日本では、子供が欲しいと願い、特に避妊をせず夫婦生活を1年以上営んでいても妊娠しない場合に、「不妊症」という言葉が使われます。一度も妊娠したことのない方を原発性不妊症、妊娠の既往があるものの、その後妊娠しない方を続発性不妊症と呼んでいます。 不妊症の原因は大きく分けて、10余の原因が考えられます。 それらの中からひとつ、あるいは複数が関与し合って起こり、同時に、治療法も人それぞれに異なってきます。 不妊の原因を診断するのは容易ではない上、医師が関わることのできる部分も限られています。 また、年齢を重ねるごとに女性の受胎能は低下するので、医学的治療を早く受けるほど妊娠の可能性が高くなることは事実です。

不妊はあなたたちだけに起こっているわけではありません。非常に多くの夫婦があなたたちと同じようなことを経験しています。 専門家の記述によると、子供を欲しいと思っているのにできない夫婦は10組に1組いると考えられています。 前述のとおり、妊娠しない原因は様々です。
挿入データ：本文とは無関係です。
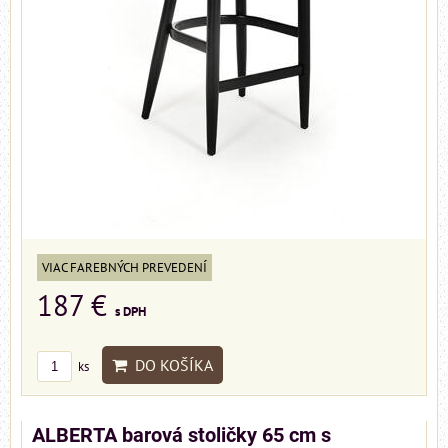
VIAC FAREBNÝCH PREVEDENÍ
187 €
s DPH
DO KOŠÍKA
ks
ALBERTA barová stoličky 65 cm s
また、不妊は女性だけの問題ではありません。 30~40%は女性側に原因があり、30~40%は男性側に原因があると言われ、15~30%は女性と男性の双方に原因があると言われています。 残りの5~10%は原因が特定できません。つまり、男女とも不妊の確率は同じなのです。 不妊の原因を調べ適切な治療を行っていくためには、夫婦の協力が必要不可欠です。
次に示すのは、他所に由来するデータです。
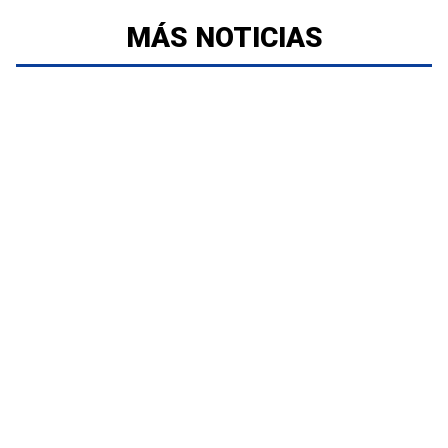
MÁS NOTICIAS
治療は不妊の原因によって決まってゆきます。原因が解れば明確な治療が行え、妊娠成立の可能性も高くなります。 まず、専門医による基本検査で、不妊の原因を探ることからスタートしましょう。 

一般的な治療の流れ

最初の6ヶ月は、不妊治療の理解を深めていただくと共に、基本的な検査で不妊の原因を探りながら、性交のタイミングなどを指導させていただきます。
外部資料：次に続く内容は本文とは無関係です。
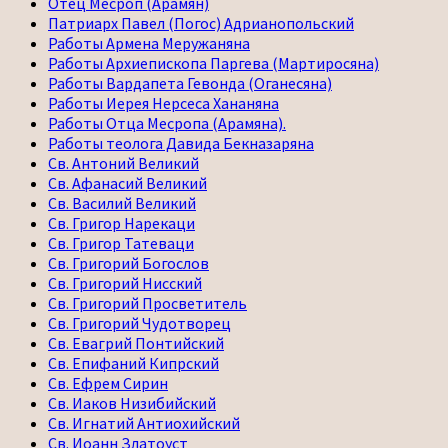
Отец Месроп (Арамян)
Патриарх Павел (Погос) Адрианопольский
Работы Армена Меружаняна
Работы Архиепископа Паргева (Мартиросяна)
Работы Вардапета Гевонда (Оганесяна)
Работы Иерея Нерсеса Хананяна
Работы Отца Месропа (Арамяна).
Работы теолога Давида Бекназаряна
Св. Антоний Великий
Св. Афанасий Великий
Св. Василий Великий
Св. Григор Нарекаци
Св. Григор Татеваци
Св. Григорий Богослов
Св. Григорий Нисский
Св. Григорий Просветитель
Св. Григорий Чудотворец
Св. Евагрий Понтийский
Св. Епифаний Кипрский
Св. Ефрем Сирин
Св. Иаков Низибийский
Св. Игнатий Антиохийский
Св. Иоанн Златоуст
6ヶ月目から2年の間は、以下の方法のうち、あなたの状態に合わせた治療を進めてゆきます。

●経口排卵誘発療法
●ゴナドトロピン療法/HMG-HCG療法(排卵誘発法)
●ドパミンアゴニスト療法(ホルモン療法)
●人工授精(AIH)

その他、多嚢胞性卵巣症候群(PCOS)や卵巣過剰刺激症候群(OHSS)の場合には、それらに合わせた治療を行います。腹腔鏡検査、子宮鏡検査が必要になる場合もあります。また、男性不妊外来にも対応させていただきます。